On 21 June, she departed Pearl Harbor with elements of the Army's 9th Corps embarked. After stops at Eniwetok and Ulithi, she arrived at Leyte in the Philippine Islands on 7 July. There, she disembarked the troops and unloaded much of her cargo. On 9 July, she moved to Samar Island, where she discharged the remainder of her cargo. From there, she moved to the Palau Islands, departing Samar on the 16th and arriving at Angaur on the 18th. She spent the next two days loading a Marine Corps antiaircraft unit and, on the 21st, got underway to return to Oahu.
After a brief stop at Eniwetok for fuel on 26 July, she arrived in Pearl Harbor on 1 August. She discharged her cargo and disembarked her passengers and then began an availability which lasted until 22 August. On the 23d, she moved to Hilo where she began embarking elements of the 6th Marine Division. She returned to Pearl Harbor on the 27th and remained there until 1 September when she got underway for Sasebo, Japan, in company with a 34-ship convoy. She made a three day stop at Saipan along the way and arrived at Sasebo early on the 22d. She discharged her cargo over the next three days and departed Sasebo on the 26th.

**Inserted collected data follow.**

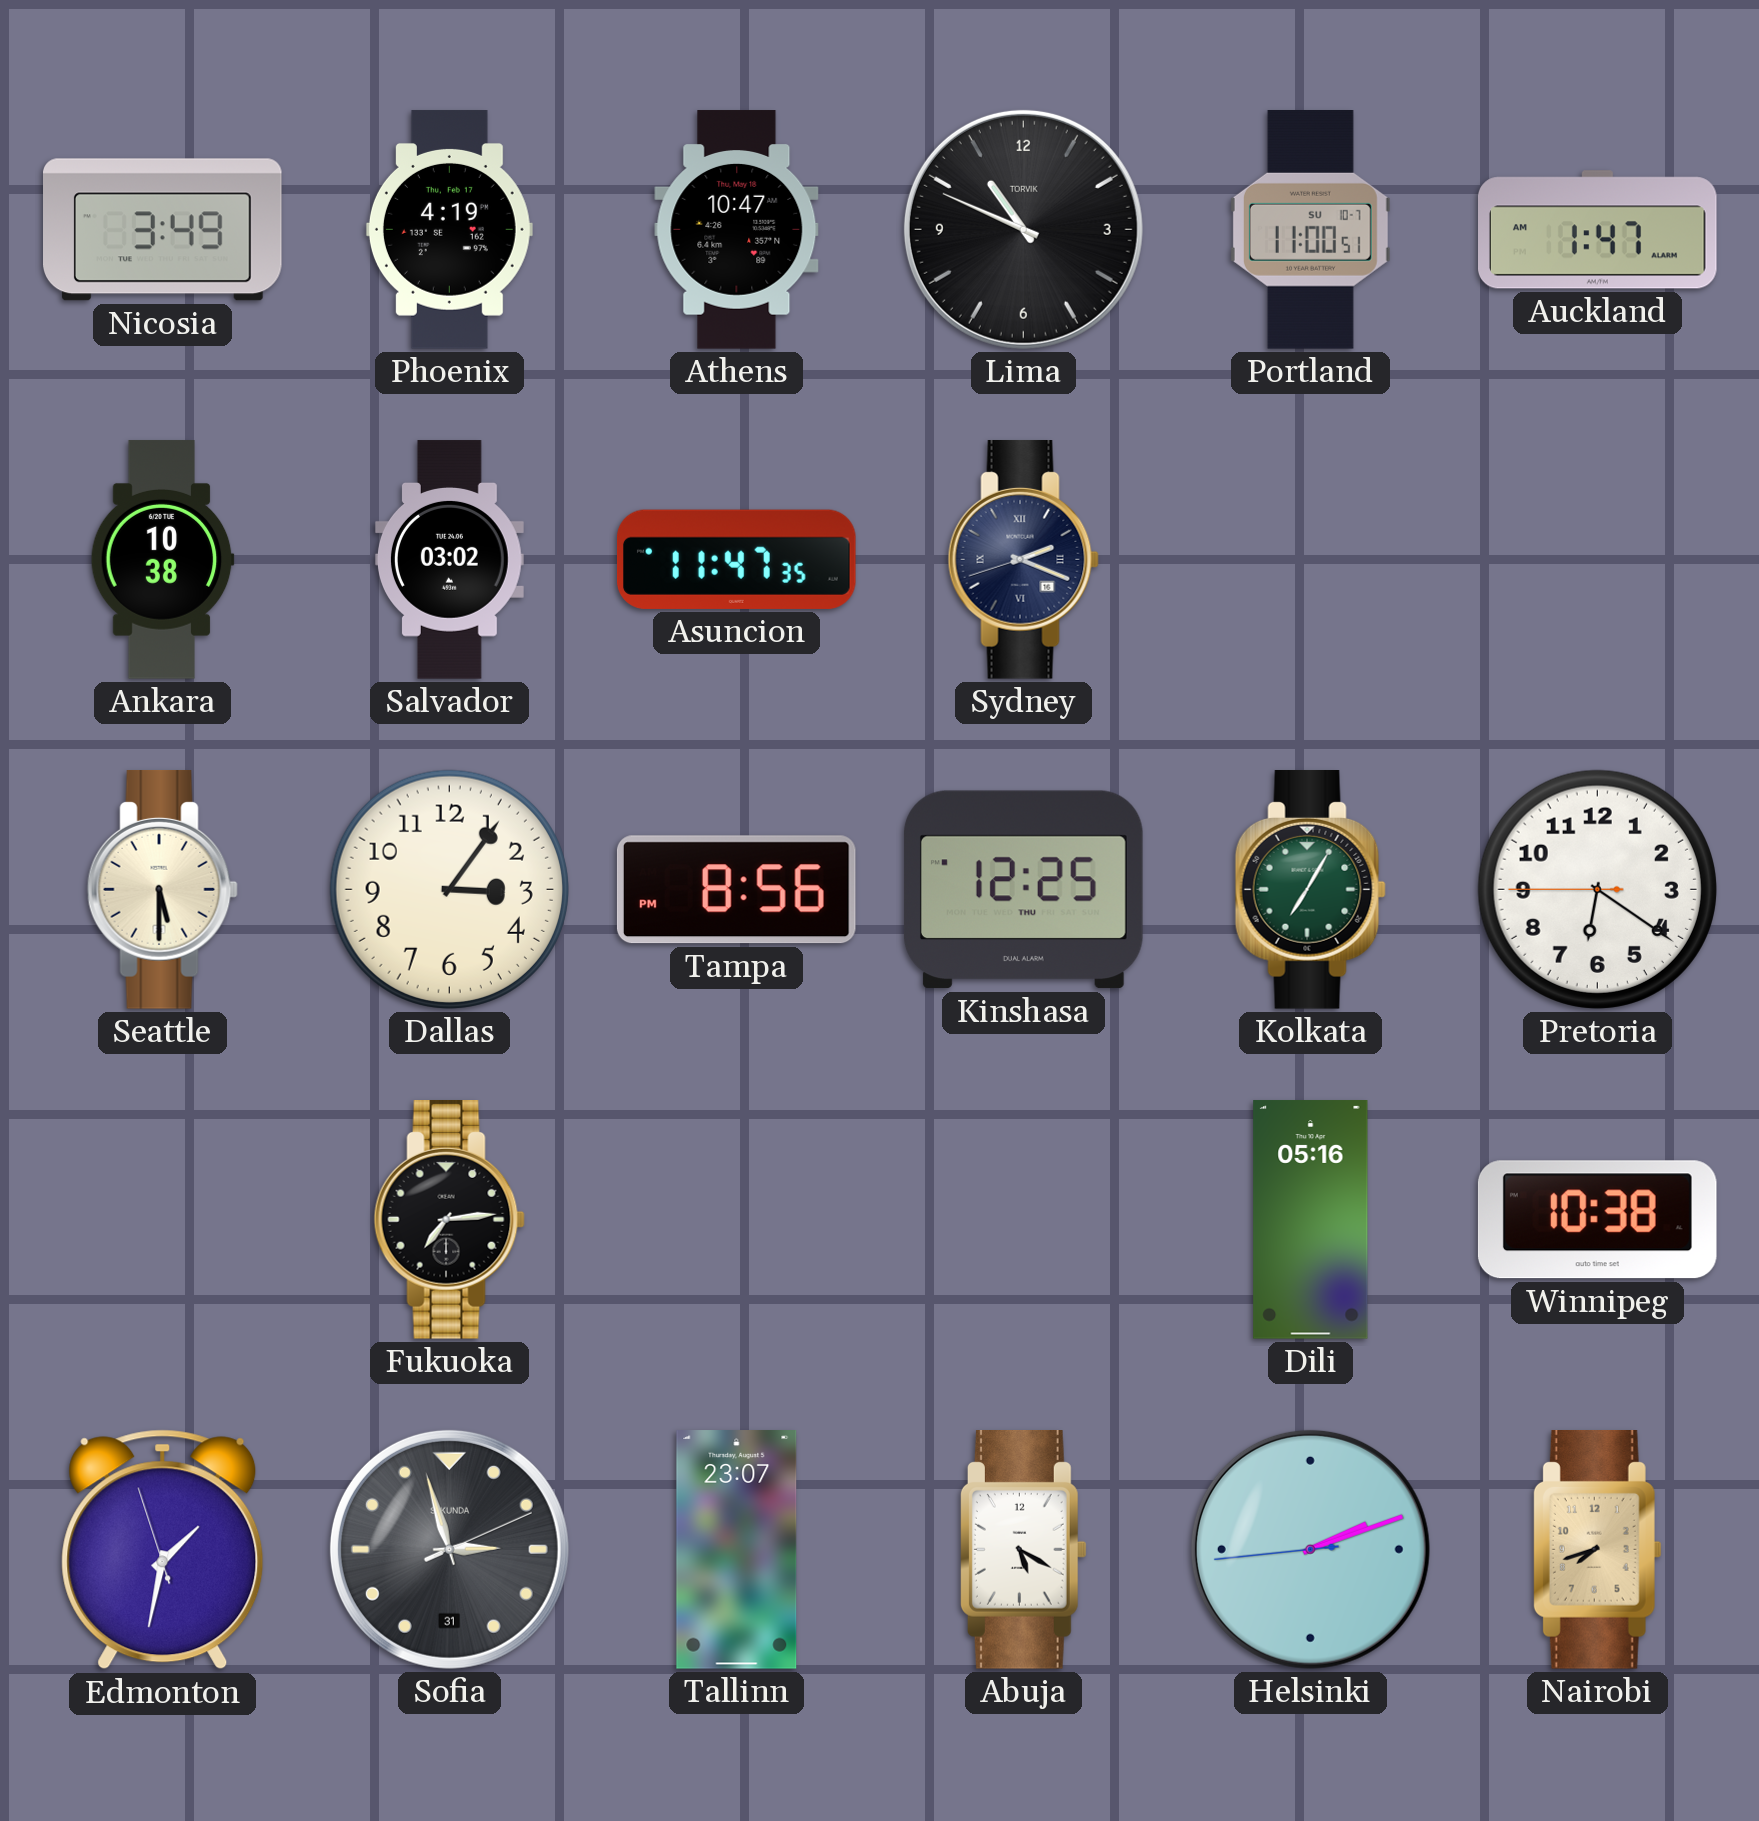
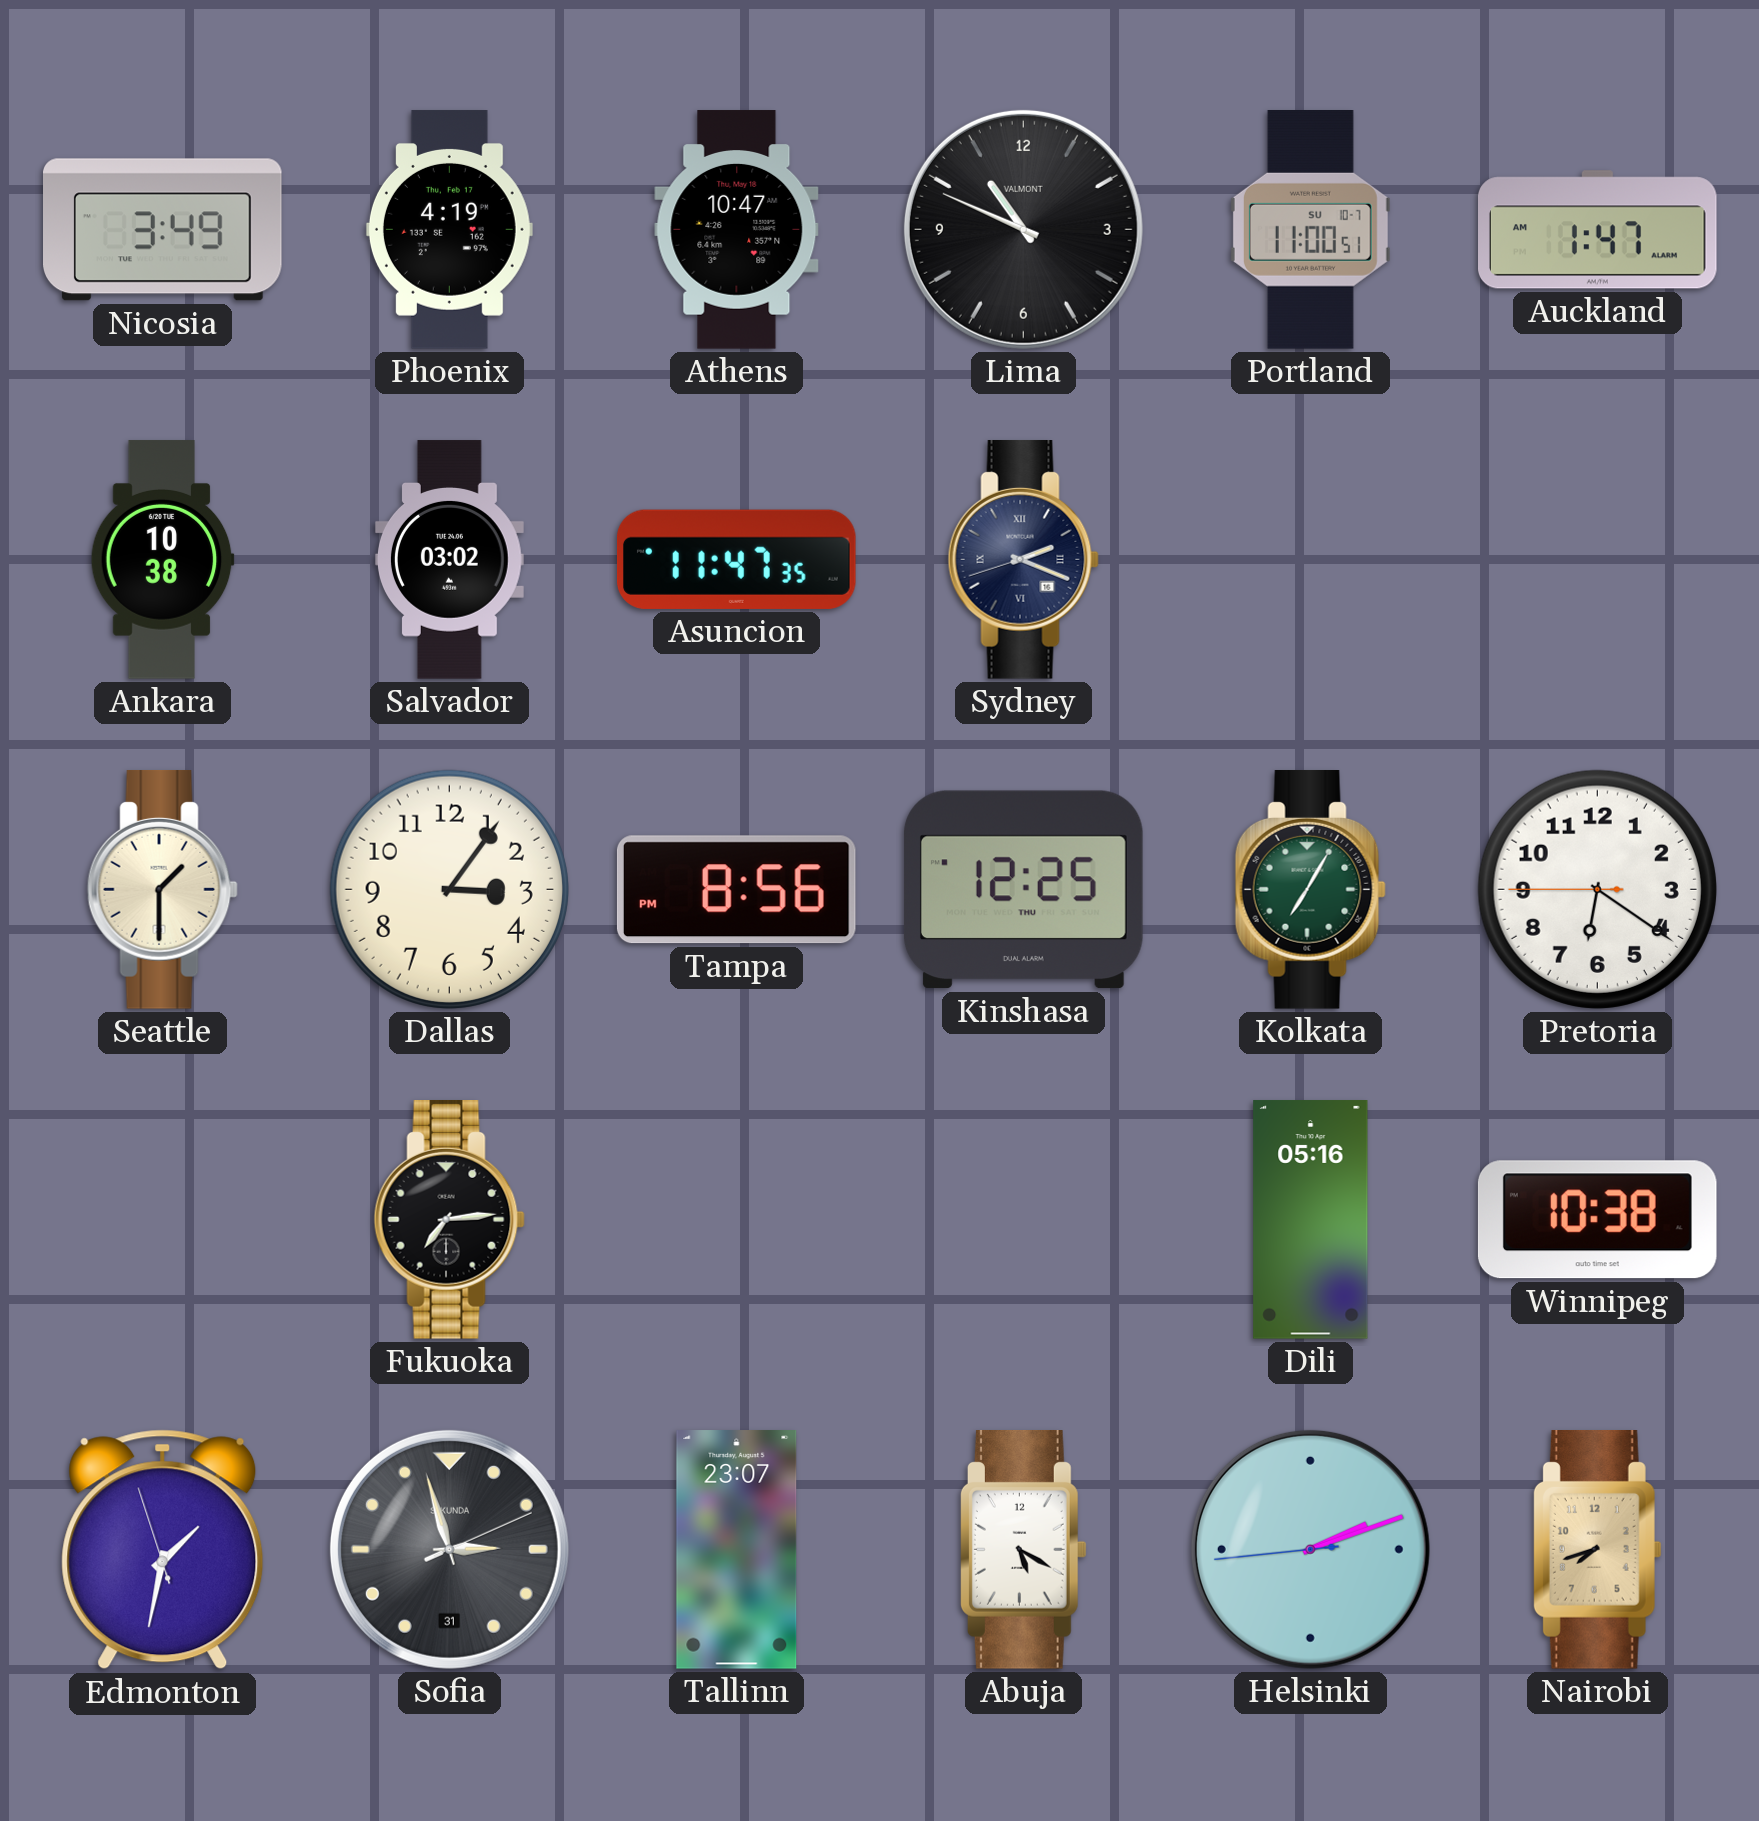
Lima brand: TORVIK -> VALMONT
Seattle: 5:30 -> 1:30
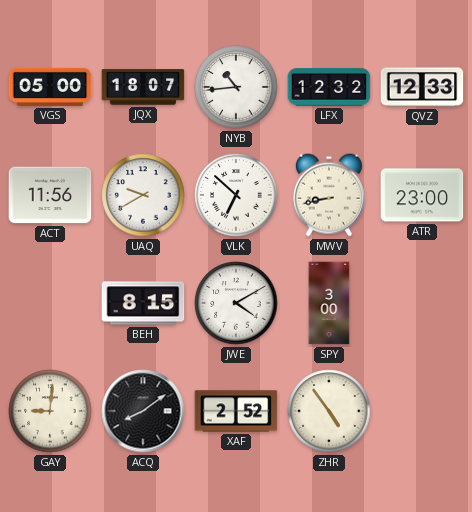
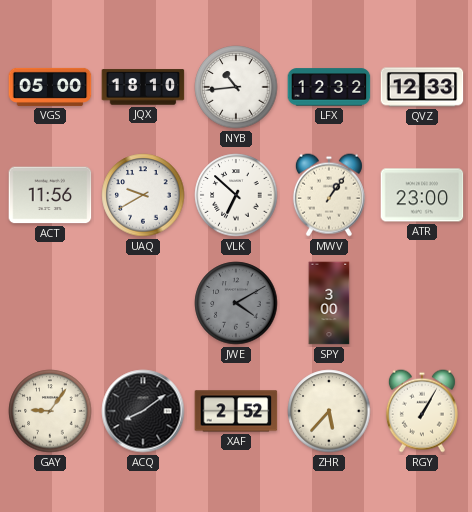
JQX: 18:07 -> 18:10
MWV: 8:43 -> 1:06
BEH: 8:15 -> none
JWE dial: white -> grey
GAY: 9:01 -> 9:06
ZHR: 4:54 -> 5:37
RGY: none -> 1:05
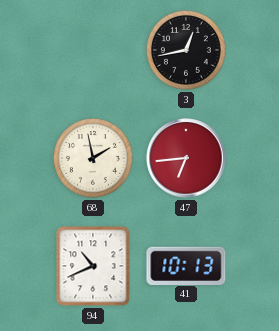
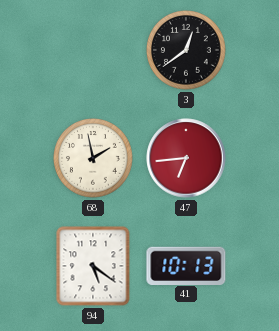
3: 12:43 -> 12:39
94: 10:41 -> 5:21
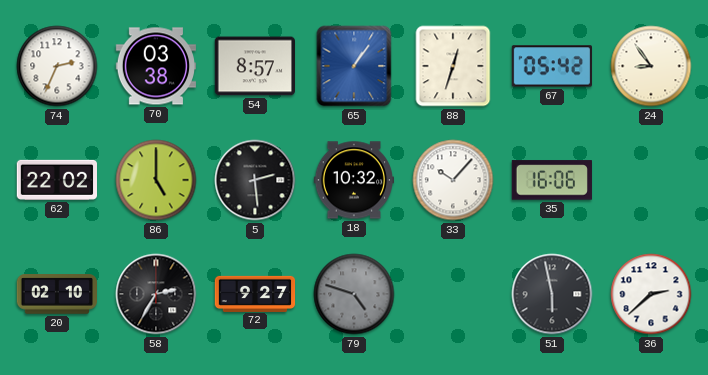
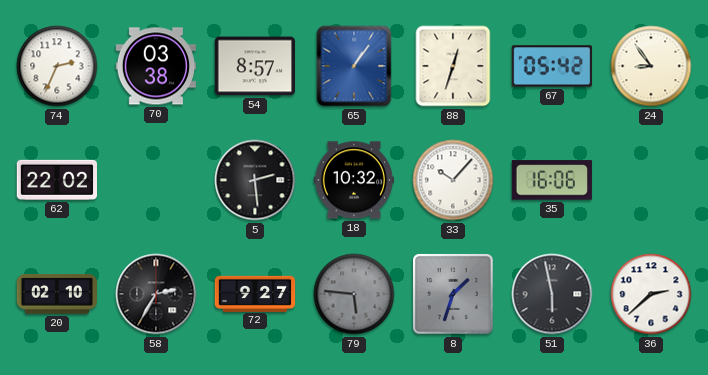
86: 5:00 -> none
79: 4:48 -> 5:46
8: none -> 1:33
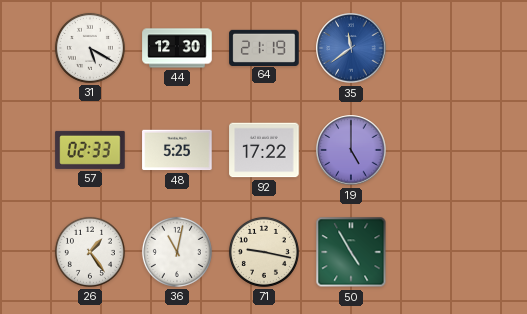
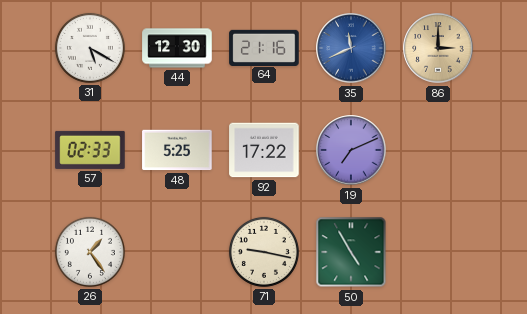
64: 21:19 -> 21:16
35: 11:39 -> 11:41
86: none -> 3:00
19: 5:00 -> 7:11
36: 11:02 -> none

Wheatland entered Subic Bay in the Philippines on 30 September and, the next afternoon, moved to Lingayen Gulf where she loaded men and equipment of the Army's 32d Division for transportation to Japan. On 9 October, she stood out of Lingayen Gulf on her way to Kyushu, Japan. The attack cargo ship arrived in Sasebo early in the morning of 16 October and began disembarking the troops later in the day. Returning to the United States via Okinawa and Guam, Wheatland arrived in Seattle, Wash., on 13 November. Later that month, she visited San Francisco for two weeks before embarking upon a voyage to the Marianas on 13 December. She arrived at Guam on the 28th and later visited Saipan whence she departed the Marianas on 22 January 1946. Steaming via the Panama Canal, the ship arrived in Norfolk, VA., on 21 February. She made one more voyage in her naval career—a round trip to New York and back to Norfolk between 28 February and 6 March—before beginning inactivation preparations at Norfolk. Wheatland was placed out of commission at Norfolk on 26 April 1946, and custody was transferred to the War Shipping Administration. Her name was struck from the Navy list on 8 May 1946.